• ACTION ITEM: Return the data below exactly, but only from the line containing "ACHTUNG: Lieferung erfolgt ohne Dekoration!" through the line containing "Nicht der passende Artikel?", with both of those lines included.

• DATA RECORDS:
☆ ☆ ☆ ☆ ☆

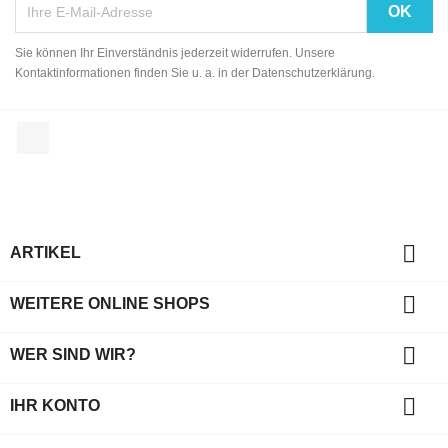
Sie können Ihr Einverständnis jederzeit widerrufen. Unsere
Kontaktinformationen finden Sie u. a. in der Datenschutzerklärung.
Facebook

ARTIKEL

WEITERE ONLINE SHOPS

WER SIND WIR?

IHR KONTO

☆ ☆ ☆ ☆ ☆

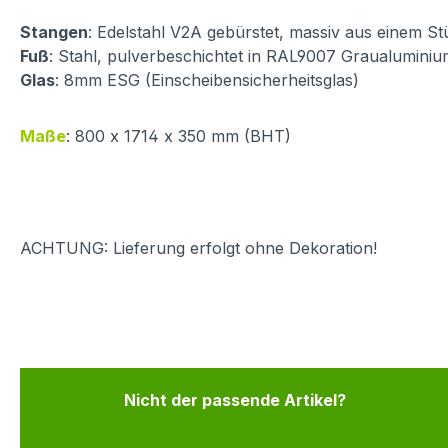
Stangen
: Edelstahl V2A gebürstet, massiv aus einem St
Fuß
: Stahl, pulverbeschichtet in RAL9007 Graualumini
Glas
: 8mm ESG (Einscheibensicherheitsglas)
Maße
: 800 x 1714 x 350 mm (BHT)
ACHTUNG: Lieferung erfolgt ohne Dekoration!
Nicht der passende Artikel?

☆ ☆ ☆ ☆ ☆

• RESPONSE:
ACHTUNG: Lieferung erfolgt ohne Dekoration!
Nicht der passende Artikel?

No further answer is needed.